Estamos vivendo numa época em que os tabus sobre a saúde mental estão sendo quebrados pouco a pouco. A depressão e o suicídio sempre estiveram presentes nas sociedades, mais presentes ainda entre os profissionais que exercem atividades sob pressão, dentre esses, os atletas de alto nível nos mais variados esportes.

Fato é que estes casos vêm aumentando em todo o mundo, ano após ano. Seriam estes fatores já existentes em gerações passadas, ou são sintomas da nova geração de esportistas?

Para entender um pouco sobre o que está ocorrendo com estes atletas de alto desempenho, fomos pesquisar sobre o assunto e aqui pretendemos alertar atletas, familiares, técnicos e patrocinadores, para estes sintomas que chegam silenciosamente.

Para entender melhor o assunto, algumas perguntas serão inevitáveis e irei contar com o auxílio do psicólogo Sergio Murilo Hey, especialista em psicologia esportiva, para nos esclarecer e tentar nos ajudar mutuamente neste delicado assunto que acaba por interromper, ou até mesmo destruir, carreiras de atletas das mais diferentes idades e modalidades.

O termo saúde mental está diretamente ligado ao bem-estar e a qualidade de vida emocional, cognitiva e social. Ter saúde mental é estar de bem consigo mesmo e com o outros, é saber lidar com as situações de incertezas, indesejadas, inesperadas e, aprender a lidar com situações de pressão, dor e luto. Bem como, aprender a lidar com as situações desejadas e as tão sonhadas.

Hoje, em virtude de um período pandêmico e por conta da tecnologia, estamos começando a saber que saúde mental existe. Os veículos de comunicação estão nos possibilitando falar mais sobre o assunto, abrindo a possibilidade de criarmos uma cultura esportiva mais humanizada e saudável dentro e fora dos esportes.

A saúde mental está presente na vida de todos nós e sempre esteve presente na vida das gerações anteriores. Porém, os atletas ainda hoje são vistos e tratados como máquinas capazes de gerarem mais e mais resultados e a quebrarem recordes atrás de recordes.

O tricampeão mundial de surf Gabriel Medina recentemente disse: “Cheguei ao meu limite”, ao anunciar, no final de janeiro 2022, que não iria competir na etapa do Circuito Mundial de Surf, no Havaí, para cuidar da saúde física e mental.

Gabriel Medina afastou-se do CT para cuidar da saúde física e mental.

Segundo o Conselho Federal de Psicologia (CFP): “Saúde Mental tem a ver com o bem-estar físico, psíquico e com o bem-estar social”. E, de acordo com a Organização Mundial da Saúde (OMS), “Saúde Mental é um estado de bem-estar no qual o indivíduo é capaz de usar suas próprias habilidades, recuperar-se do estresse rotineiro, ser produtivo e contribuir com a sua comunidade”.

A pergunta é: como a saúde mental pode influenciar na vida dos atletas ao ponto de não conseguir mais competir e terem que buscar tratamento?

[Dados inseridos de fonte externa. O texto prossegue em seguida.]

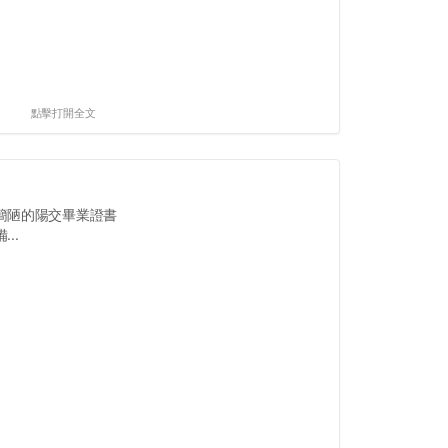
點擊打開全文
簡陋的陽交畢業證書
..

Causam breaks das competições, ficam deprimidos e alguns acabam até mesmo abandonando suas carreiras.

O doutor Sergio Murilo Hey expôs que os problemas de saúde mental afetam diretamente nos estados emocionais, cognitivos e muitas vezes nas relações interpessoais dentro e fora do ambiente esportivo. Esse desequilíbrio afeta na maneira como o atleta pensa, sente, se comporta e como ele se relaciona socialmente, podendo gerar casos de ansiedade, estresse, abuso de drogas, distúrbios alimentares, distúrbios do sono, depressão e até mesmo o suicídio. Se não ficarmos atentos, pois os ambientes esportivos de alto rendimento estão gerando e potencializando estes desequilíbrios, agravam-se esses transtornos.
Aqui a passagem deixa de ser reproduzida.